Ellis Coupland and Kian Henderson, two 16-year-olds from Sunderland, North East England, saved a man from committing suicide late last month.
They were walking back from the cinema on the evening of May 31 heading to McDonald’s when they spotted a man in his mid-20’s sitting on the other side of the railings on Wearmouth Bridge in Sunderland at around 11:30 p.m.
“I saw a man in front of us, and he was looking at something. When I looked at what he was staring at, it was a man on the bridge, so I said to Ellis ‘There’s someone on the bridge,'” Henderson told Epoch Times.
“We went over and said ‘Excuse me are you alright?’ The man said ‘No, I’m sick of my life.’ I then said there’s better things you can do and this will not help,” Coupland said.
The teens both attend Whitburn Church of England Academy, and said the man—whose identity can not be revealed for his own protection—said that 10 other people walked past him and didn’t say or do anything prior to their arrival.

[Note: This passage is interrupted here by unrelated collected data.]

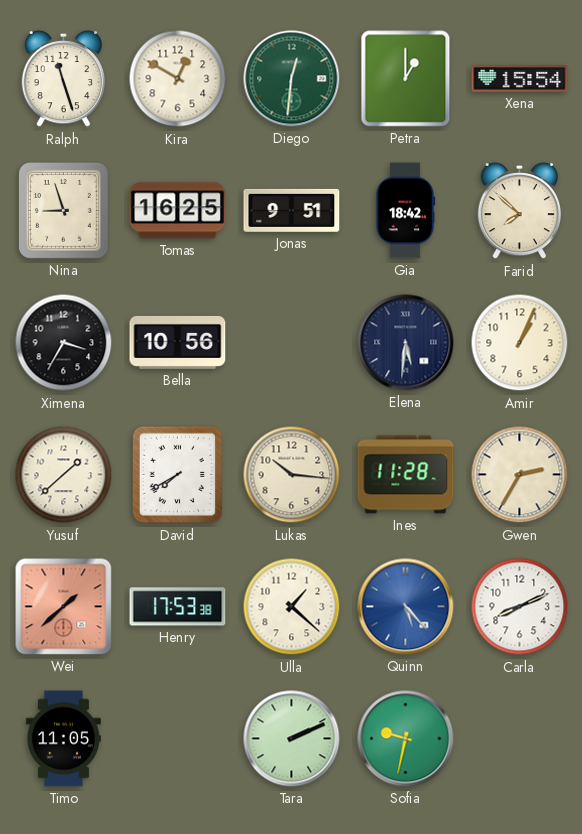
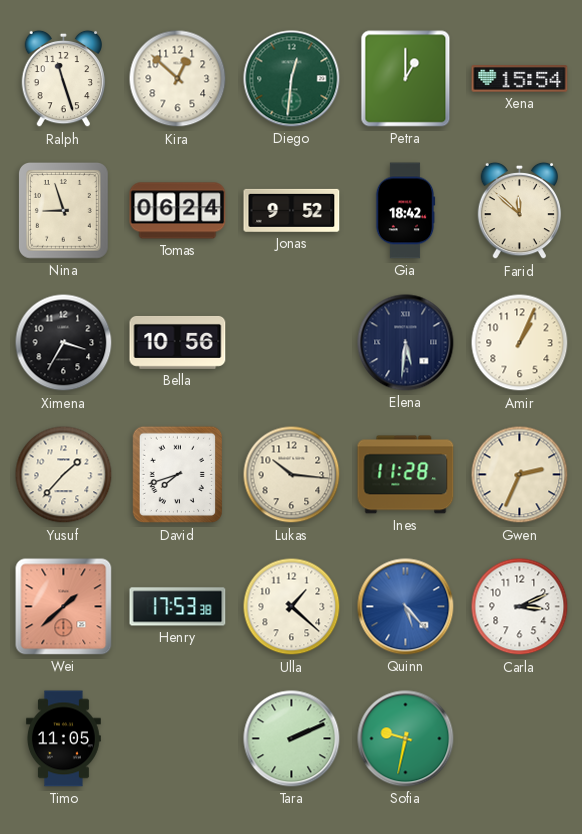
Kira: 12:50 -> 12:52
Tomas: 16:25 -> 06:24
Jonas: 9:51 -> 9:52
Farid: 7:52 -> 11:52
Yusuf: 1:38 -> 1:37
David: 7:40 -> 7:42
Gwen: 2:35 -> 2:34
Carla: 8:11 -> 3:11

Coupland said it is because people “might not have wanted to say the wrong thing, and they may not have wanted to watch someone commit suicide, because that will stay with them forever.”

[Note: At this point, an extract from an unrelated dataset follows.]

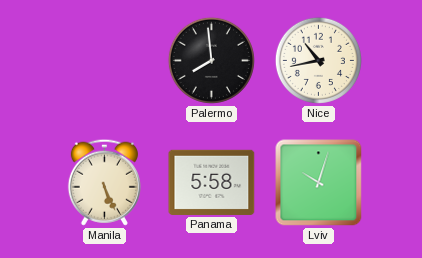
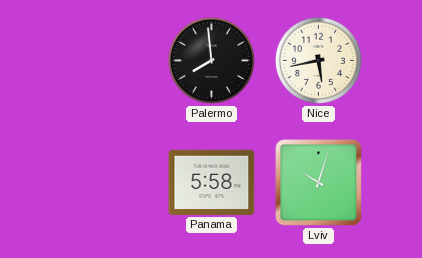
Nice: 10:43 -> 5:43
Manila: 5:26 -> none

The teens continued to speak to the man for about 10-15 minutes. They listened to his problems “whilst trying to persuade him to come back over,” Coupland said.
When asked what his problems were, Henderson said “family issues,” “And depression,” Coupland added.

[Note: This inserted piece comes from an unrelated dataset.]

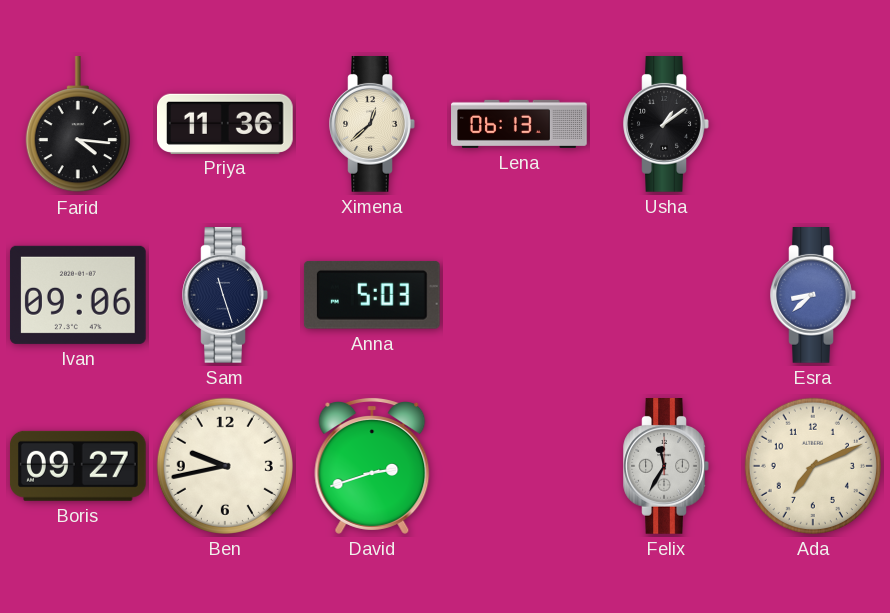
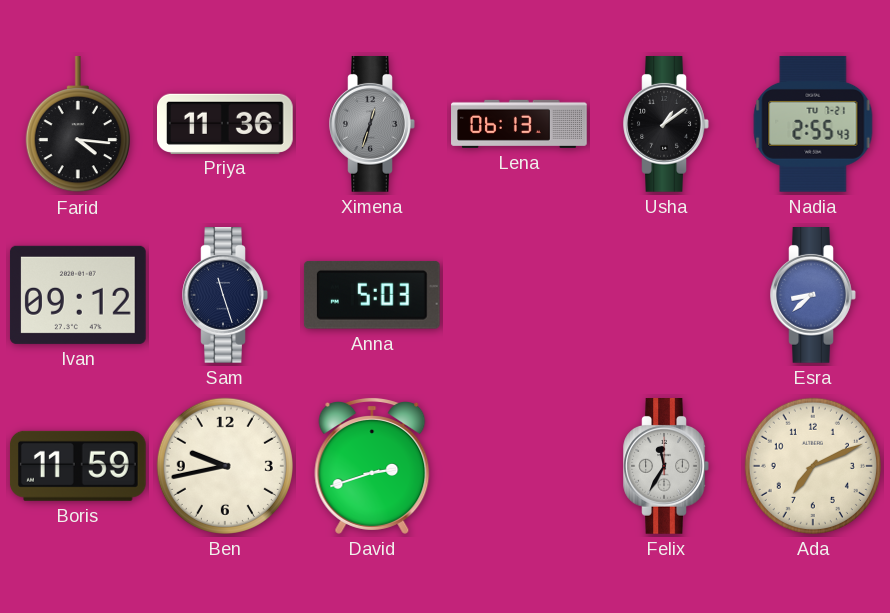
Ximena: 12:38 -> 12:33
Ximena dial: cream -> grey
Nadia: none -> 2:55
Ivan: 09:06 -> 09:12
Boris: 09:27 -> 11:59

Police were called, and five police arrived to the scene, “One speaking to him and two on each side of the bridge,” Henderson said. The boys and the police pulled the man over. After the man made it back to the other side safe and sound, police thanked the boys.
As for the suicidal man, “He shook our hands and said thank you for your time,” Coupland told Epoch Times.
Although Coupland said he was very sure that the man was going to kill himself, he said “[I] sort of knew I could talk him out of it.” Henderson, on the other hand said, he was “shocked to have been in that situation.”
In the end, they said they’re both happy and relieved that the man had a change of heart. Henderson told Epoch Times that he hopes the man gets the help he needs. Coupland added that there are plenty of resources one can take advantage of if they are feeling suicidal, for instance, “talking to your family and counselors,” he said.
“If you feel like this, it’s better to see someone about it and talk, instead of taking your life,” Henderson said.